Biliyorsunuz futbol kulüplerinin 2 yıllık borçları 5 yıla yayıldı. Bunun için bir fon yok. Ülkenin kaynakları sınırsız olmadığından işçiden alıp futbol kulübüne veriyorsunuz. Ve ekonomik şartlara uygun kredi vermiyorsunuz. Büyümeyi destekleyen bir kredi vermiyorsunuz. Kulüplerin toplamda 8-9 milyara yakın borcu var. Bu borç yapılandırıldı, yani 9 milyarlık kaynak kullandı devlet, kamu bankalarının ve özel bankaların teşebbüsüyle...

Kulüpler eskiden maç geliri de elde ediyorlardı. Mesela Başakşehir’in 2 milyon TL maç günü hasılatı var. Ortalama bir takımın 4-5 milyon maç hasılatı var. Bu da nereden geliyor, dört büyüklerle iç saha maçlarından… Bu sezon o da yok… Haliyle kulüpler dibine kadar yayın gelirine muhtaç duruma düştüler. Yayıncı kuruluş da bunu çok iyi yönetti. Eli güçlünün olanın, parayı verenin sözü geçti. Devlet de aradaki farkı tamamlayıp tabiri caizse kulüplere ‘sus payı’ verdi.

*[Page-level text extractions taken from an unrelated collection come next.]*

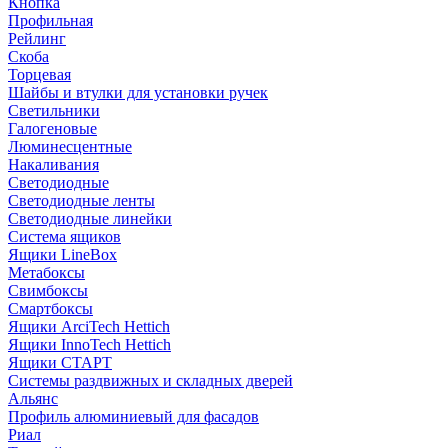
Кнопка
Профильная
Рейлинг
Скоба
Торцевая
Шайбы и втулки для установки ручек
Светильники
Галогеновые
Люминесцентные
Накаливания
Светодиодные
Светодиодные ленты
Светодиодные линейки
Система ящиков
Ящики LineBox
Метабоксы
Свимбоксы
Смартбоксы
Ящики ArciTech Hettich
Ящики InnoTech Hettich
Ящики СТАРТ
Системы раздвижных и складных дверей
Альянс
Профиль алюминиевый для фасадов
Риал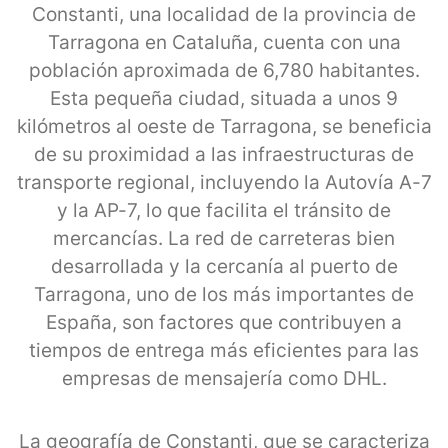
Constanti, una localidad de la provincia de
Tarragona en Cataluña, cuenta con una
población aproximada de 6,780 habitantes.
Esta pequeña ciudad, situada a unos 9
kilómetros al oeste de Tarragona, se beneficia
de su proximidad a las infraestructuras de
transporte regional, incluyendo la Autovía A-7
y la AP-7, lo que facilita el tránsito de
mercancías. La red de carreteras bien
desarrollada y la cercanía al puerto de
Tarragona, uno de los más importantes de
España, son factores que contribuyen a
tiempos de entrega más eficientes para las
empresas de mensajería como DHL.
La geografía de Constanti, que se caracteriza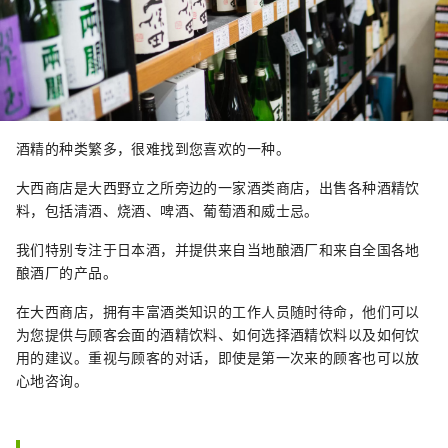
酒精的种类繁多，很难找到您喜欢的一种。
大西商店是大西野立之所旁边的一家酒类商店，出售各种酒精饮
料，包括清酒、烧酒、啤酒、葡萄酒和威士忌。
我们特别专注于日本酒，并提供来自当地酿酒厂和来自全国各地
酿酒厂的产品。
在大西商店，拥有丰富酒类知识的工作人员随时待命，他们可以
为您提供与顾客会面的酒精饮料、如何选择酒精饮料以及如何饮
用的建议。重视与顾客的对话，即使是第一次来的顾客也可以放
心地咨询。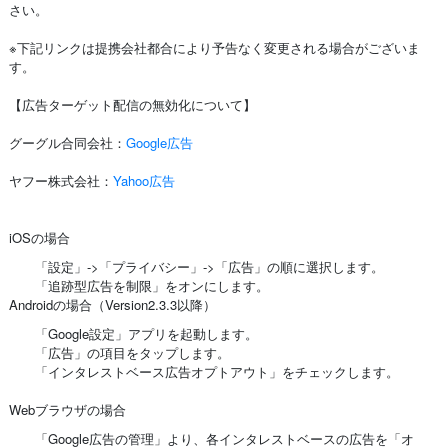
さい。
※下記リンクは提携会社都合により予告なく変更される場合がございま
す。
【広告ターゲット配信の無効化について】
グーグル合同会社：
Google広告
ヤフー株式会社：
Yahoo広告
iOSの場合
「設定」->「プライバシー」->「広告」の順に選択します。
「追跡型広告を制限」をオンにします。
Androidの場合（Version2.3.3以降）
「Google設定」アプリを起動します。
「広告」の項目をタップします。
「インタレストベース広告オプトアウト」をチェックします。
Webブラウザの場合
「Google広告の管理」より、各インタレストベースの広告を「オ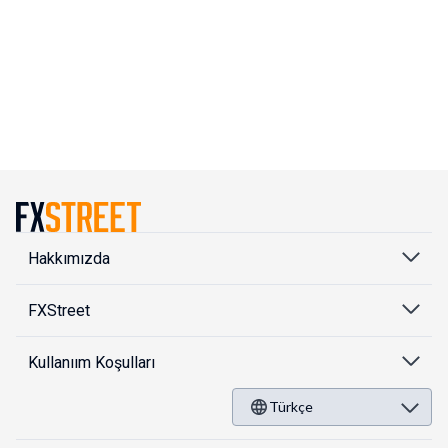
Hakkımızda
FXStreet
Kullanıım Koşulları
Türkçe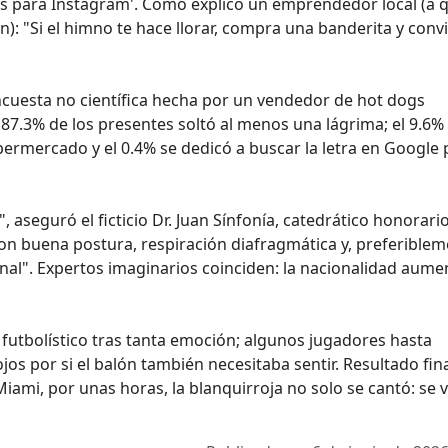
tas para Instagram'. Como explicó un emprendedor local (a 
): "Si el himno te hace llorar, compra una banderita y convi
ncuesta no científica hecha por un vendedor de hot dogs
 87.3% de los presentes soltó al menos una lágrima; el 9.6%
supermercado y el 0.4% se dedicó a buscar la letra en Google
 aseguró el ficticio Dr. Juan Sínfonía, catedrático honorari
con buena postura, respiración diafragmática y, preferiblem
inal". Expertos imaginarios coinciden: la nacionalidad aume
te futbolístico tras tanta emoción; algunos jugadores hasta
jos por si el balón también necesitaba sentir. Resultado fina
ami, por unas horas, la blanquirroja no solo se cantó: se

Mesele TFF’nin tüm yumurtaları aynı sepete koymasından kaynaklanıyor. Örneğin İngiltere’de İtalya’da İki üç farklı yayıncı var. Tüm maçlar televizyondan yayınlanmıyor. Biz yayıncı kuruluşa haftanın bütün maçlarını yayınlatıyoruz. Nereden baksanız 30-40 kişilik bir ekip çalışıyor. Geçen sezon haftada 8 maç yayınlanırken bu sezon 10 maça çıkardınız. Yayıncı kuruluşun haberi olmadan küme düşmeyi kaldırdınız. Hem ligin takvimi, hem de naklen yayın konusunda kaos yarattınız.

'ŞARTNAME TFF’NİN EK KAYNAK YARATMASINA ENGEL OLUYOR'

Bu kulüpler yardımla düzeltilmezler. Zira nakit para eroin gibidir, kulüpler aldıkça daha fazlasını istiyorlar. Çünkü çaba sarf etmeden alıyorlar. Harcama limitleriyle ilgili sıkıntılarımızı aşamadık. Koyduğumuz kurallara uymayacaksak kulüplerden düzelme bekleyemeyiz. Öyleyse devletin sübvansiyonuna hazır olmalıyız. 300 milyon TL, 35 milyon euro yapıyor. Evet futbol dünyası için büyük para değil ama az da sayılmaz, belki küme düşecek üç kulübün toplam geliri bu kadardı…

beIn, Süper Lig’i yayınını yeni ülkelere ulaştırıp zararını çıkarabilir miydi? TFF Türk futbolunun marka değeri için ne yapıyor ki, yayıncı kuruluş onu satıp gelir elde etsin? Federasyonun profesyonel bir ekip kurup bunların üzerine gitmesi gerekiyordu. Belki Avrupa’da sosyal medyası hesabı olmayan tek lig olabiliriz. Çünkü ligin sosyal medya hakları da şirkete satılmış. Yayıncı kuruluş kendi markasını öne çıkarmak istiyor, Süper Lig için sosyal medya hesapları açmıyor. Biz de açıp oradan reklam geliri elde edemiyoruz. Üzerine düşünülmüş bir şartname koymamışız gibi gözüküyor.